◆ **INSTRUCTIONS FOR THE TASK**
Set down again exactly the lines of the listing below that fall between the line holding "secuestró el arma" and the line holding "Мы принимаем", inclusive.

== Segment start ==

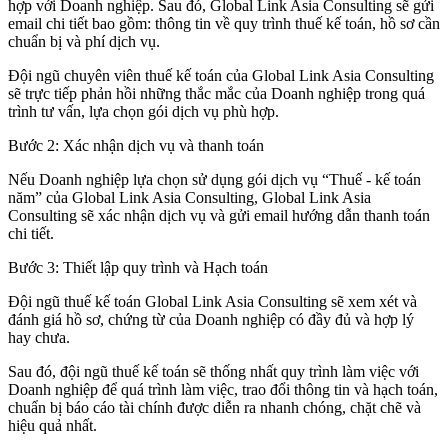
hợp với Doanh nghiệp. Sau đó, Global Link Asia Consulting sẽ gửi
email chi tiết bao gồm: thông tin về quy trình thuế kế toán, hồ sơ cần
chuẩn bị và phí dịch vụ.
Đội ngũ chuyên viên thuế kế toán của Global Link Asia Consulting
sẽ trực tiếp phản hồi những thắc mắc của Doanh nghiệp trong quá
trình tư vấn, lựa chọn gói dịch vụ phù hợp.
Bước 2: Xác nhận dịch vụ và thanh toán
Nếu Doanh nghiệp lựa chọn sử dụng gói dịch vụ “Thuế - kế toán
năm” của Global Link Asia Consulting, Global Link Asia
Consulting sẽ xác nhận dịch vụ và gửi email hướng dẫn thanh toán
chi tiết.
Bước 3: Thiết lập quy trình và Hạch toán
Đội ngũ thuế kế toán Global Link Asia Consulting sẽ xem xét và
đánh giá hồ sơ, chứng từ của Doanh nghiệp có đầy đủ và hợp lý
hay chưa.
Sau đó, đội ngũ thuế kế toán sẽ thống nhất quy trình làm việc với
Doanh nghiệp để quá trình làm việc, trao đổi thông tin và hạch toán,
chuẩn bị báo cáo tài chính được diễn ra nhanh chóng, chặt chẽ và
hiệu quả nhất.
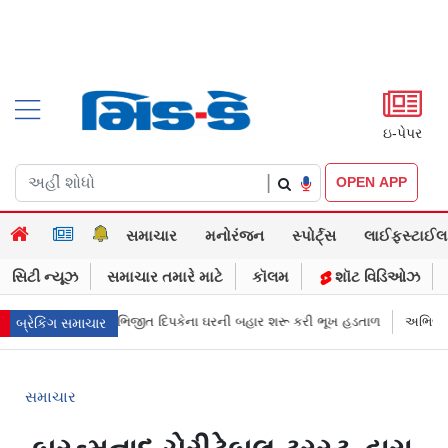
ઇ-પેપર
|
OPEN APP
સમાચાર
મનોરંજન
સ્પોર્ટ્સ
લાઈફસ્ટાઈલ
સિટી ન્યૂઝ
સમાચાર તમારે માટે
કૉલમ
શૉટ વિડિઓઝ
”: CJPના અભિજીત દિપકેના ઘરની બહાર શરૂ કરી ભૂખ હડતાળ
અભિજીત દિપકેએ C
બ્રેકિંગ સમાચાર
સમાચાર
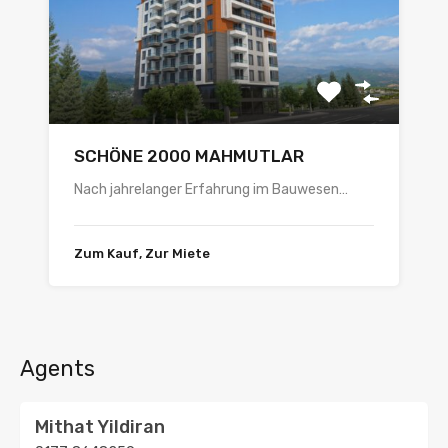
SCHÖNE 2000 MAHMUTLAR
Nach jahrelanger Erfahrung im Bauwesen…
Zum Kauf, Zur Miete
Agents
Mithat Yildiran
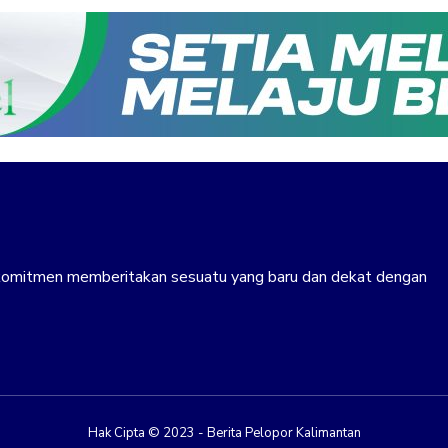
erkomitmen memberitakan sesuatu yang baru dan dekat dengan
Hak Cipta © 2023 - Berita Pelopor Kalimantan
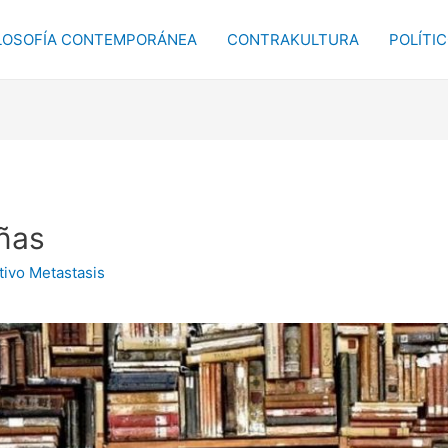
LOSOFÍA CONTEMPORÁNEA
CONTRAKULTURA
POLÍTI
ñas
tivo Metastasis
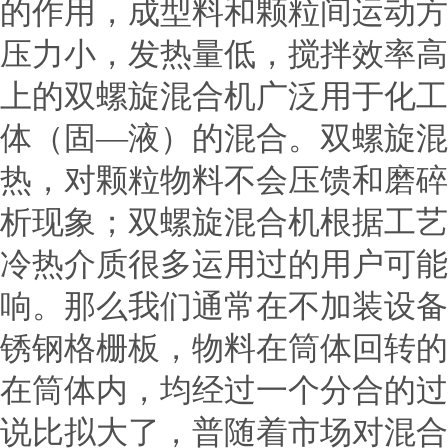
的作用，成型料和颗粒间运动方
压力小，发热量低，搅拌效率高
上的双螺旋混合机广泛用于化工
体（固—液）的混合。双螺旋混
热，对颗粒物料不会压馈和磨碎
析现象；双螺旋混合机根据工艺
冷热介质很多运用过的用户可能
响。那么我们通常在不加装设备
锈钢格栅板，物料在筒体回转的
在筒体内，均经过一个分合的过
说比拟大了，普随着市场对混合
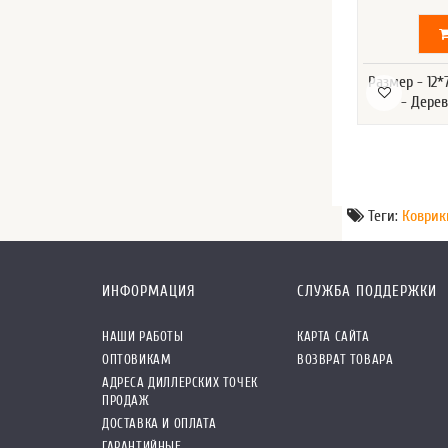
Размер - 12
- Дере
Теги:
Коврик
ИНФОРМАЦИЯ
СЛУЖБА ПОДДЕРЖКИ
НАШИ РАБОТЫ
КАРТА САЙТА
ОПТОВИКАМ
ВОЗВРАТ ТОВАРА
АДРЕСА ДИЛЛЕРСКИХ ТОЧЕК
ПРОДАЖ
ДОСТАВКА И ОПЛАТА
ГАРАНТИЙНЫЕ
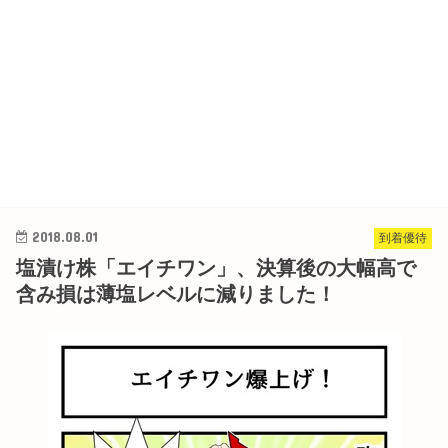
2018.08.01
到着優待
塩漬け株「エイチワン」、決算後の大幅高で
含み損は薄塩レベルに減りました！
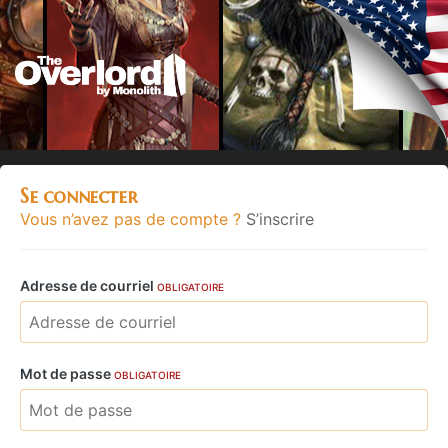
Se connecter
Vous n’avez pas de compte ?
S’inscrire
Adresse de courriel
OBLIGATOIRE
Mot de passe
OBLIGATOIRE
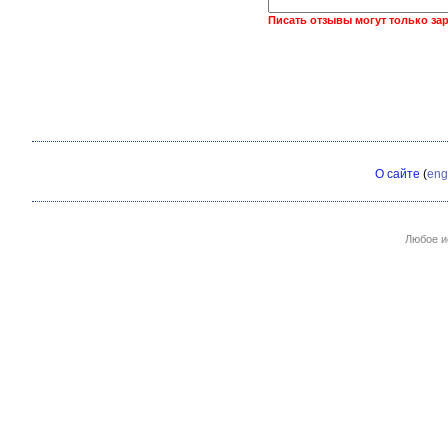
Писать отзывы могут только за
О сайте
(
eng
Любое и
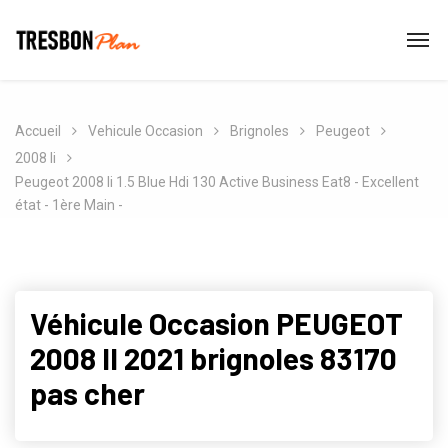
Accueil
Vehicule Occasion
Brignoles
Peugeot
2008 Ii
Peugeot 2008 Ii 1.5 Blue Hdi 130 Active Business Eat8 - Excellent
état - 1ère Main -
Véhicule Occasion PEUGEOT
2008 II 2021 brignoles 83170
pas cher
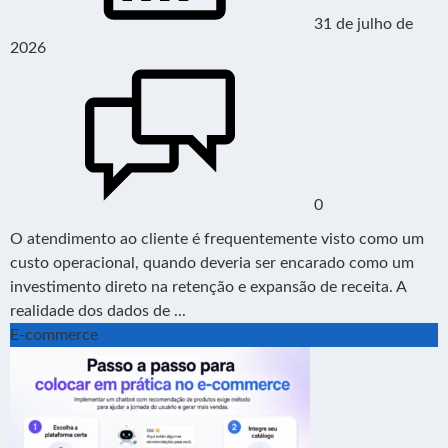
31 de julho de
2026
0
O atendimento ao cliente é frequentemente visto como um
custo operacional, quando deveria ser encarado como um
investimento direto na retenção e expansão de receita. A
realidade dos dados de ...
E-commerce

== Segment end ==
== Segment start ==

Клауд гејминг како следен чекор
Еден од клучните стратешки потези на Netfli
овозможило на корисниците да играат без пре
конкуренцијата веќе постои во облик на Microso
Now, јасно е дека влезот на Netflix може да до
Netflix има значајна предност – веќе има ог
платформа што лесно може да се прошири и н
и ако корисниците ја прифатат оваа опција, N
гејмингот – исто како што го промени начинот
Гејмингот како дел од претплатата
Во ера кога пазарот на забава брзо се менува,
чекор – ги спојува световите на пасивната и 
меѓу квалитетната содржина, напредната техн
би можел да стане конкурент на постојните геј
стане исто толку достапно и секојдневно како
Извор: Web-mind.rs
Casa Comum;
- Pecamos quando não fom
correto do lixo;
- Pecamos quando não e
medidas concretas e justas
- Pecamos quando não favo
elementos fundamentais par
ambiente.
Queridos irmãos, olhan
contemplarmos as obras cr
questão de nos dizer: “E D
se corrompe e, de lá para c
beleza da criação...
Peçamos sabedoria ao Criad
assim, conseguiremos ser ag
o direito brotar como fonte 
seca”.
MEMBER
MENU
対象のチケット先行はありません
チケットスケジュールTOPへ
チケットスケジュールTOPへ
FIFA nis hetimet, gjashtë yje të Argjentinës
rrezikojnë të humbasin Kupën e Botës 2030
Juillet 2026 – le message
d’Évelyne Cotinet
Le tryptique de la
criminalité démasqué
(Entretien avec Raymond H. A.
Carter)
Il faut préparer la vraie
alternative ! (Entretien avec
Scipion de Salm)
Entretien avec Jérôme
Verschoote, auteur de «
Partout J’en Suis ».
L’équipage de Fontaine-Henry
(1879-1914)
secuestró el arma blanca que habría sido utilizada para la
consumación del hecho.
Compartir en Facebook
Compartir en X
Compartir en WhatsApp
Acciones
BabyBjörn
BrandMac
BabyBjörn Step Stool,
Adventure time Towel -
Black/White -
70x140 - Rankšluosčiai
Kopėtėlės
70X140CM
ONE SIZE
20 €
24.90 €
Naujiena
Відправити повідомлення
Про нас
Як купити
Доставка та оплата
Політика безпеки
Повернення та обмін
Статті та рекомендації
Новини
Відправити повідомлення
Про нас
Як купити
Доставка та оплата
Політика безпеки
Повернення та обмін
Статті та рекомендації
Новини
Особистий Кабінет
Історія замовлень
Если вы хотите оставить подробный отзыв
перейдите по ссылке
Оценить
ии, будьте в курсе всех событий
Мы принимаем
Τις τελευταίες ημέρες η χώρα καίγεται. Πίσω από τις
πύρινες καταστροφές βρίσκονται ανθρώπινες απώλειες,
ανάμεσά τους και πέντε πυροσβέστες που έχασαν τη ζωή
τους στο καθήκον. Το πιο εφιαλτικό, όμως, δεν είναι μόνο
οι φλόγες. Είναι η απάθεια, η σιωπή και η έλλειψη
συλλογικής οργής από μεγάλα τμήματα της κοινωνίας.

== Segment end ==

◆ **REPLY**
secuestró el arma blanca que habría sido utilizada para la
consumación del hecho.
Compartir en Facebook
Compartir en X
Compartir en WhatsApp
Acciones
BabyBjörn
BrandMac
BabyBjörn Step Stool,
Adventure time Towel -
Black/White -
70x140 - Rankšluosčiai
Kopėtėlės
70X140CM
ONE SIZE
20 €
24.90 €
Naujiena
Відправити повідомлення
Про нас
Як купити
Доставка та оплата
Політика безпеки
Повернення та обмін
Статті та рекомендації
Новини
Відправити повідомлення
Про нас
Як купити
Доставка та оплата
Політика безпеки
Повернення та обмін
Статті та рекомендації
Новини
Особистий Кабінет
Історія замовлень
Если вы хотите оставить подробный отзыв
перейдите по ссылке
Оценить
ии, будьте в курсе всех событий
Мы принимаем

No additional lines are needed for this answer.